As can be seen from Figure 8, the proposed method is more ideal for the segmentation results of buildings and water bodies, while it is weak for the image segmentation of roads and other categories. Because the roads are narrow and long and easy to be blocked by trees, there may be missing points, resulting in low segmentation result values. However, the proposed method performs relearning classification based on the segmentation results obtained by ISegNet. Compared with other comparison methods, its segmentation result is more ideal. Taking the F1 value as an example, the segmentation results of the proposed method for vegetation, buildings, and water bodies exceed 0.85 and are generally not less than 0.83. Reference [17] used deep neural network for image segmentation, but the segmentation model lacked the ability to extract and learn complex features, so the segmentation result of road and other types of images was lower than 0.73. Reference [22] realized image segmentation based on improved U-Net depth convolution neural network. The segmentation results of some image categories such as water body were similar to those of the proposed method, but the segmentation result of some small buildings was not ideal. Taking precision value as an example, it is lower than 0.85. Overall, the proposed method has the best segmentation result for five categories of images.

5. Conclusions

Image segmentation is an important basic part of remote sensing interpretation. UAV remote sensing image contains complex ground object information, and the application of traditional segmentation methods is greatly limited. Therefore, an image semantic segmentation method based on deep learning in UAV aerial remote sensing image is proposed. The preprocessed image is input into ISegNet for learning and analysis, and five-classification problem is transformed into 5 binary classification problems for training in the classifier, so as to output high-precision image semantic segmentation results. The experimental results show the following:(1)ISegNet uses pooling index and 1 × 1 Bottleneck layer to further extract image details, so the segmented image is closest to the artificial standard, and the accuracy value reaches 0.901.(2)The proposed method improves the classifier and relearns the classification problem to ensure the segmentation result. Its F1 value is not less than 0.83, and the overall segmentation effect is better than those of other comparison methods.

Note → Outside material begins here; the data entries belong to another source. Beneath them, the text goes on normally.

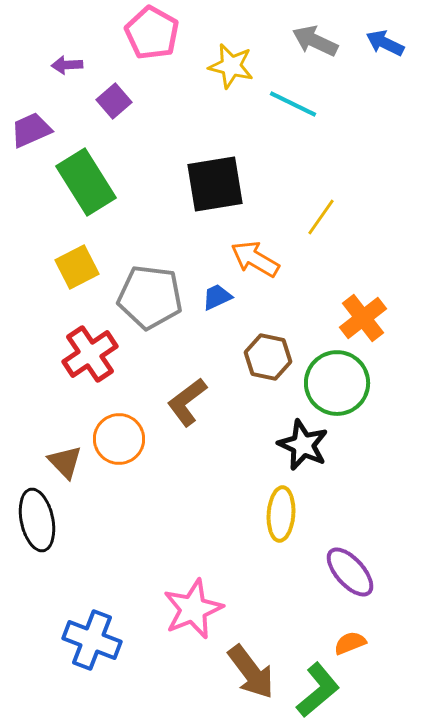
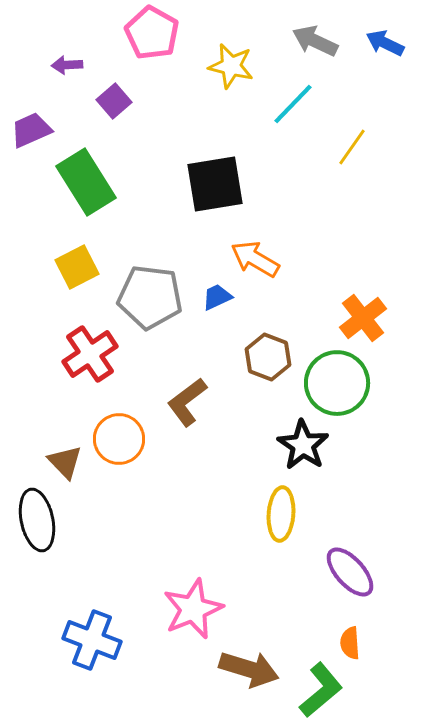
cyan line: rotated 72 degrees counterclockwise
yellow line: moved 31 px right, 70 px up
brown hexagon: rotated 9 degrees clockwise
black star: rotated 9 degrees clockwise
orange semicircle: rotated 72 degrees counterclockwise
brown arrow: moved 2 px left, 3 px up; rotated 36 degrees counterclockwise
green L-shape: moved 3 px right
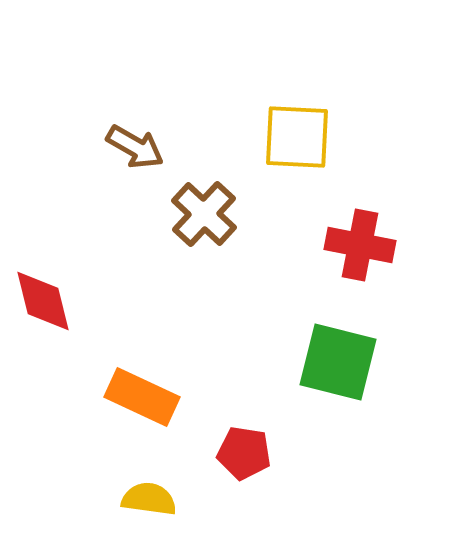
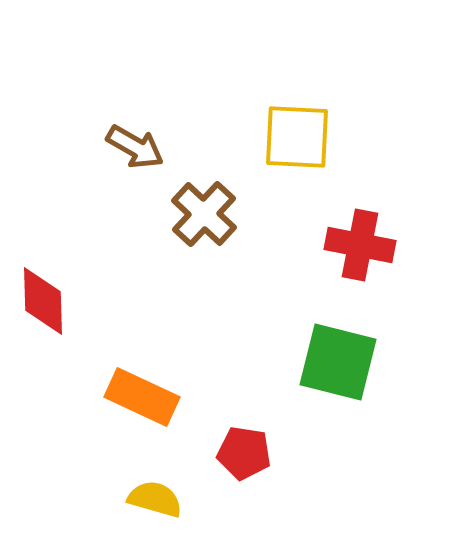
red diamond: rotated 12 degrees clockwise
yellow semicircle: moved 6 px right; rotated 8 degrees clockwise
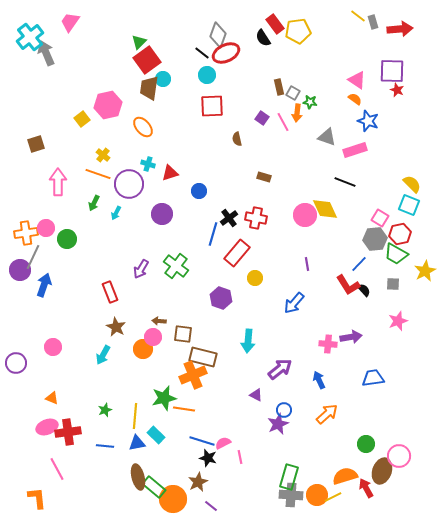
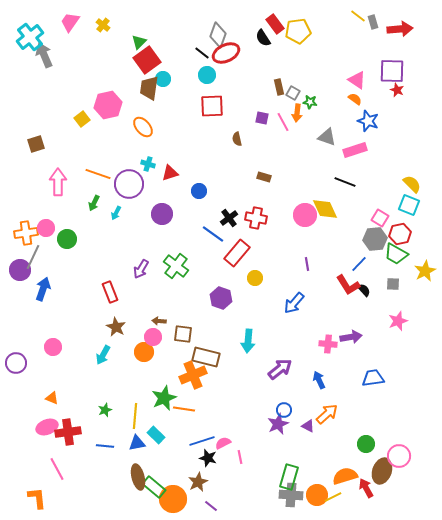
gray arrow at (46, 53): moved 2 px left, 2 px down
purple square at (262, 118): rotated 24 degrees counterclockwise
yellow cross at (103, 155): moved 130 px up
blue line at (213, 234): rotated 70 degrees counterclockwise
blue arrow at (44, 285): moved 1 px left, 4 px down
orange circle at (143, 349): moved 1 px right, 3 px down
brown rectangle at (203, 357): moved 3 px right
purple triangle at (256, 395): moved 52 px right, 31 px down
green star at (164, 398): rotated 10 degrees counterclockwise
blue line at (202, 441): rotated 35 degrees counterclockwise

Although the proposed method can obtain high segmentation precision, the model used is more complex and has more parameters. When the extracted features are more abstract, the model complexity is higher and the training time is longer. In practical application, efficiency needs to be further considered, such as parallel processing. Further optimization will be carried out from the model itself or distributed computing using deep learning framework.

Data Availability

The data included in this paper are available without any restriction.

Conflicts of Interest

The authors declare that there are no conflicts of interest regarding the publication of this paper.

Acknowledgments

This work was supported by Natural Science Research Projects in Colleges and Universities of Anhui Province under Contract no. KJ2020A0719; Chuzhou Science and Technology Planning Program under Contract no. 2021ZD010; key project of research and development in Chuzhou Science And Technology Program under Contract no. 2020ZG016; Open Fund of Hunan Provincial Key Laboratory of Geo-Information Engineering in Surveying, Mapping and Remote Sensing, Hunan University of Science and Technology under Contract no. E22136; and Innovation program for Returned Overseas Chinese Scholars of Anhui Province under Contract no. 2021LCX014.